» Work to be completed
With pictures omitted, restate the data word for word.

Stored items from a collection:
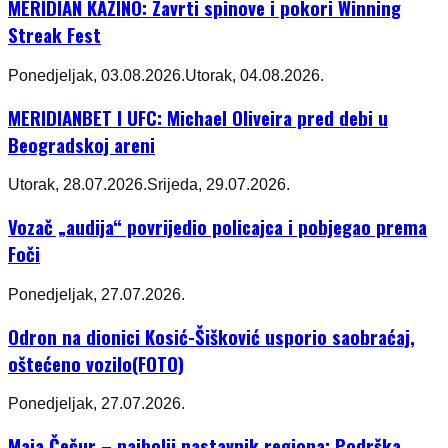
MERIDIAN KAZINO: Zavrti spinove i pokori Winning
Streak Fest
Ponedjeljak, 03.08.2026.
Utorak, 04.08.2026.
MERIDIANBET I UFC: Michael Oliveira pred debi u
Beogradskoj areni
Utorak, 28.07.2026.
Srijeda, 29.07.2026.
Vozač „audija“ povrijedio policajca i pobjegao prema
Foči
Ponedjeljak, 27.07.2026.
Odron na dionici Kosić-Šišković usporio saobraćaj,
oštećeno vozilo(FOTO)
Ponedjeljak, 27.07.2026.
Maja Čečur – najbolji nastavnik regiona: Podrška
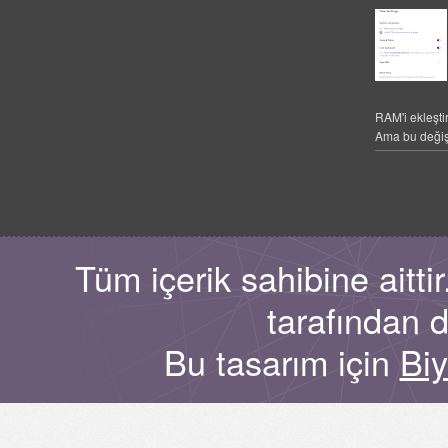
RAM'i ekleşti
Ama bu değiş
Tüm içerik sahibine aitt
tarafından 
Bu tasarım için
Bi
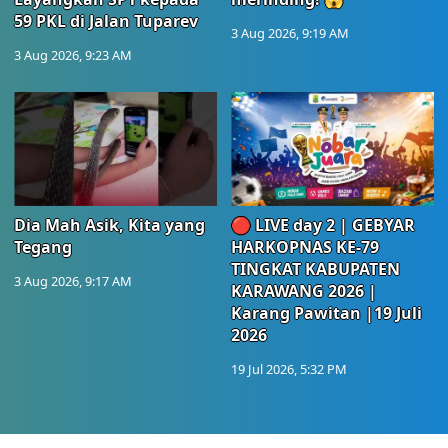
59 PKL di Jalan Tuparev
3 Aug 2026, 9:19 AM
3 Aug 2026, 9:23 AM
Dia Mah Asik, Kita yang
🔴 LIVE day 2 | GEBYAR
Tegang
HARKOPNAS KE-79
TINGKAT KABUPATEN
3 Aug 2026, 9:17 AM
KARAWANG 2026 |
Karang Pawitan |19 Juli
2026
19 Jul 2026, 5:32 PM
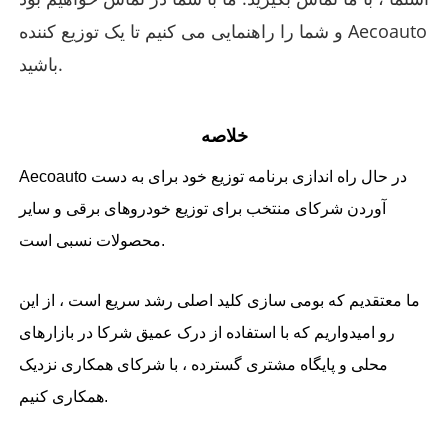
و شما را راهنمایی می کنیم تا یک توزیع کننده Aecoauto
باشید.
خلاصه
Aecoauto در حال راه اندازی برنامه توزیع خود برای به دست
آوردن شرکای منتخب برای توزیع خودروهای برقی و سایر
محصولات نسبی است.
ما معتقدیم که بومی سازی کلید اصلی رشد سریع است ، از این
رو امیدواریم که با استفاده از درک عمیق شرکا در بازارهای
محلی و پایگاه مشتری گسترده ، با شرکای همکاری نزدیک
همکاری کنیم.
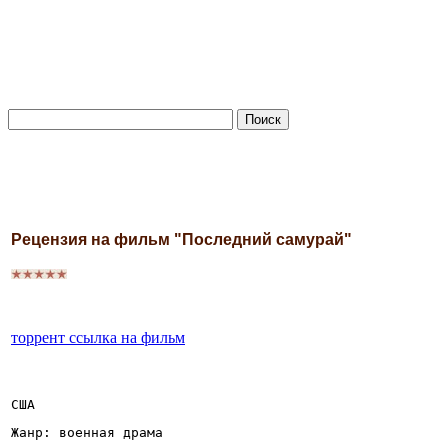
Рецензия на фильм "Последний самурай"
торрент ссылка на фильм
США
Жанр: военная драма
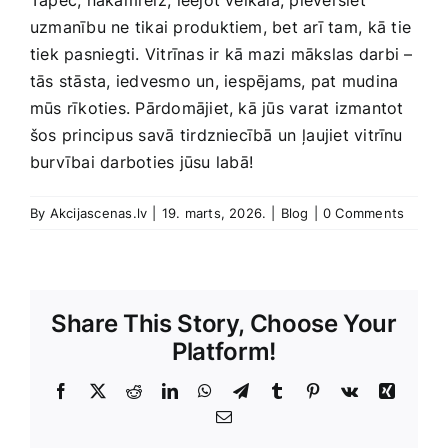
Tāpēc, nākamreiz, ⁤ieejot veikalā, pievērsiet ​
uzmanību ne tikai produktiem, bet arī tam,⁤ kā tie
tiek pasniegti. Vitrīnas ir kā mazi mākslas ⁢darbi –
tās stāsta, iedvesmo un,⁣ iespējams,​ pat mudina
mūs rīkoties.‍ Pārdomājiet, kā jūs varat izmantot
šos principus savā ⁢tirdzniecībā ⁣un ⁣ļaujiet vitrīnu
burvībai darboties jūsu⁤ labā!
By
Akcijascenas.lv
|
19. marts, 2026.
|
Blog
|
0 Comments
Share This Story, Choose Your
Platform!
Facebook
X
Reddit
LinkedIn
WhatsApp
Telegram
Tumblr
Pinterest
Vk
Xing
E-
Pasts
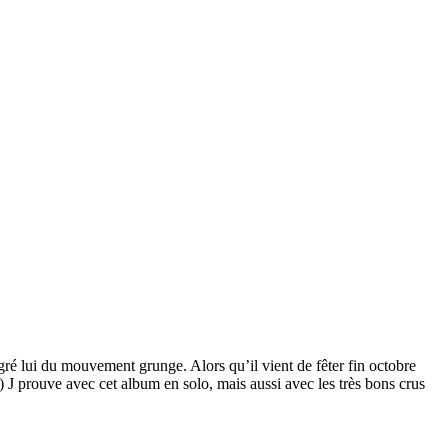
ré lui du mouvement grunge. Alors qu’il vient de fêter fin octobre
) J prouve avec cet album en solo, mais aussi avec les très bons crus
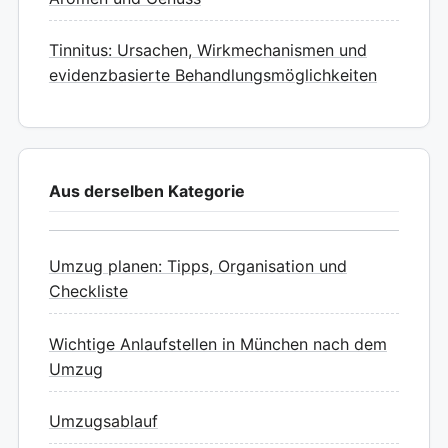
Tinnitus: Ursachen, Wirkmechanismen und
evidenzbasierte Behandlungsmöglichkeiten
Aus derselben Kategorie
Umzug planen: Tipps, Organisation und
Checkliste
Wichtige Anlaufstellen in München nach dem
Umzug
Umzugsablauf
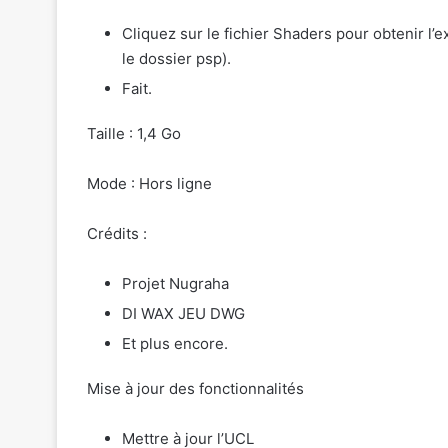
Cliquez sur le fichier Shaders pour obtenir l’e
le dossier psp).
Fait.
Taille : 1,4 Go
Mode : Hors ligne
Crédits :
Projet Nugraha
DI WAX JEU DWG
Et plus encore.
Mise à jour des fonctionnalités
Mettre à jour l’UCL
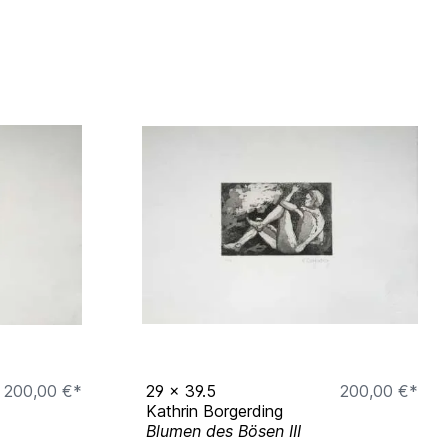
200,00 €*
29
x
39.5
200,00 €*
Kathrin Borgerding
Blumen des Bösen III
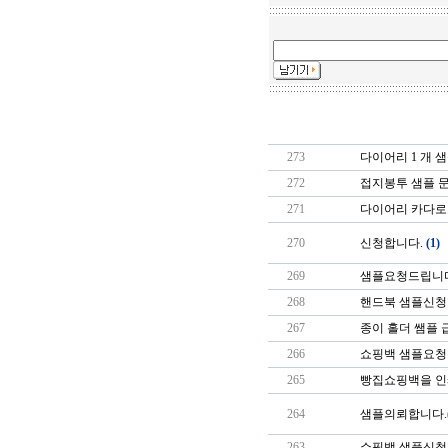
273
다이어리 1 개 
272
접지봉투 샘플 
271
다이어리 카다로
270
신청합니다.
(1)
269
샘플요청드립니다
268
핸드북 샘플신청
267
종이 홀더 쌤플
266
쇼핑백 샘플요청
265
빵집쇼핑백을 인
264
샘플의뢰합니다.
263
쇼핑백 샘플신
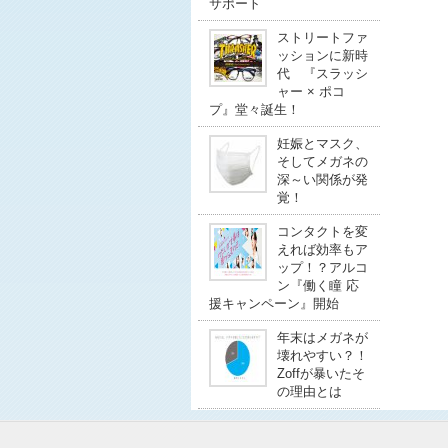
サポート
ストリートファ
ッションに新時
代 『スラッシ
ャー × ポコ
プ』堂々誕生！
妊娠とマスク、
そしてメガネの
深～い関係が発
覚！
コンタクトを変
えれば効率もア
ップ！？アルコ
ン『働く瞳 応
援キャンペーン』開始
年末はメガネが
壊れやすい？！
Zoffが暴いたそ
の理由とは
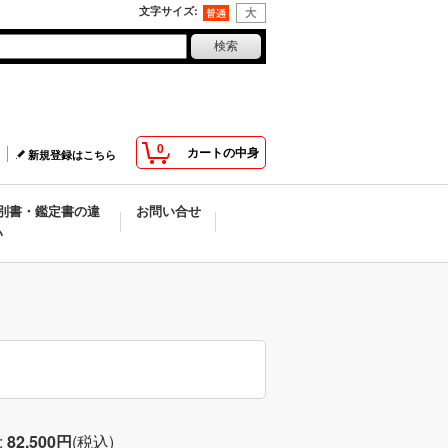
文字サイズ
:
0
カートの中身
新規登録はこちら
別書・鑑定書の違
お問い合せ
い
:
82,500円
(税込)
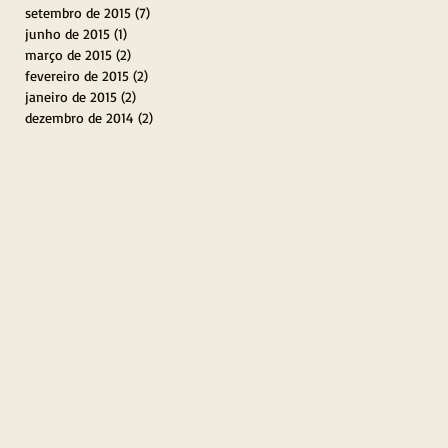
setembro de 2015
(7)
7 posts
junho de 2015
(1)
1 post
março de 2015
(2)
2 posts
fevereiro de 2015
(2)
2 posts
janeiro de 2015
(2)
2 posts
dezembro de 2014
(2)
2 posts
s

» Exercise output
MERIDIAN KAZINO: Zavrti spinove i pokori Winning
Streak Fest
Ponedjeljak, 03.08.2026.
Utorak, 04.08.2026.
MERIDIANBET I UFC: Michael Oliveira pred debi u
Beogradskoj areni
Utorak, 28.07.2026.
Srijeda, 29.07.2026.
Vozač „audija“ povrijedio policajca i pobjegao prema
Foči
Ponedjeljak, 27.07.2026.
Odron na dionici Kosić-Šišković usporio saobraćaj,
oštećeno vozilo(FOTO)
Ponedjeljak, 27.07.2026.
Maja Čečur – najbolji nastavnik regiona: Podrška
RAM'i ekleşti
Ama bu değiş
Tüm içerik sahibine aitt
tarafından 
Bu tasarım için
Bi
59 PKL di Jalan Tuparev
3 Aug 2026, 9:19 AM
3 Aug 2026, 9:23 AM
Dia Mah Asik, Kita yang
🔴 LIVE day 2 | GEBYAR
Tegang
HARKOPNAS KE-79
TINGKAT KABUPATEN
3 Aug 2026, 9:17 AM
KARAWANG 2026 |
Karang Pawitan |19 Juli
2026
19 Jul 2026, 5:32 PM
و شما را راهنمایی می کنیم تا یک توزیع کننده Aecoauto
باشید.
خلاصه
Aecoauto در حال راه اندازی برنامه توزیع خود برای به دست
آوردن شرکای منتخب برای توزیع خودروهای برقی و سایر
محصولات نسبی است.
ما معتقدیم که بومی سازی کلید اصلی رشد سریع است ، از این
رو امیدواریم که با استفاده از درک عمیق شرکا در بازارهای
محلی و پایگاه مشتری گسترده ، با شرکای همکاری نزدیک
همکاری کنیم.
Рецензия на фильм "Последний самурай"
торрент ссылка на фильм
США
Жанр: военная драма
Tāpēc, nākamreiz, ⁤ieejot veikalā, pievērsiet ​
uzmanību ne tikai produktiem, bet arī tam,⁤ kā tie
tiek pasniegti. Vitrīnas ir kā mazi mākslas ⁢darbi –
tās stāsta, iedvesmo un,⁣ iespējams,​ pat mudina
mūs rīkoties.‍ Pārdomājiet, kā jūs varat izmantot
šos principus savā ⁢tirdzniecībā ⁣un ⁣ļaujiet vitrīnu
burvībai darboties jūsu⁤ labā!
By
Akcijascenas.lv
|
19. marts, 2026.
|
Blog
|
0 Comments
Share This Story, Choose Your
Platform!
Facebook
X
Reddit
LinkedIn
WhatsApp
Telegram
Tumblr
Pinterest
Vk
Xing
E-
Pasts
ré lui du mouvement grunge. Alors qu’il vient de fêter fin octobre
) J prouve avec cet album en solo, mais aussi avec les très bons crus
Tinnitus: Ursachen, Wirkmechanismen und
evidenzbasierte Behandlungsmöglichkeiten
Aus derselben Kategorie
Umzug planen: Tipps, Organisation und
Checkliste
Wichtige Anlaufstellen in München nach dem
Umzug
Umzugsablauf
Cliquez sur le fichier Shaders pour obtenir l’e
le dossier psp).
Fait.
Taille : 1,4 Go
Mode : Hors ligne
Crédits :
Projet Nugraha
DI WAX JEU DWG
Et plus encore.
Mise à jour des fonctionnalités
Mettre à jour l’UCL
200,00 €*
29
x
39.5
200,00 €*
Kathrin Borgerding
Blumen des Bösen III
273
다이어리 1 개 
272
접지봉투 샘플 
271
다이어리 카다로
270
신청합니다.
(1)
269
샘플요청드립니다
268
핸드북 샘플신청
267
종이 홀더 쌤플
266
쇼핑백 샘플요청
265
빵집쇼핑백을 인
264
샘플의뢰합니다.
263
쇼핑백 샘플신
サポート
ストリートファ
ッションに新時
代 『スラッシ
ャー × ポコ
プ』堂々誕生！
妊娠とマスク、
そしてメガネの
深～い関係が発
覚！
コンタクトを変
えれば効率もア
ップ！？アルコ
ン『働く瞳 応
援キャンペーン』開始
年末はメガネが
壊れやすい？！
Zoffが暴いたそ
の理由とは
文字サイズ
:
0
カートの中身
新規登録はこちら
別書・鑑定書の違
お問い合せ
い
:
82,500円
(税込)
setembro de 2015
(7)
7 posts
junho de 2015
(1)
1 post
março de 2015
(2)
2 posts
fevereiro de 2015
(2)
2 posts
janeiro de 2015
(2)
2 posts
dezembro de 2014
(2)
2 posts
s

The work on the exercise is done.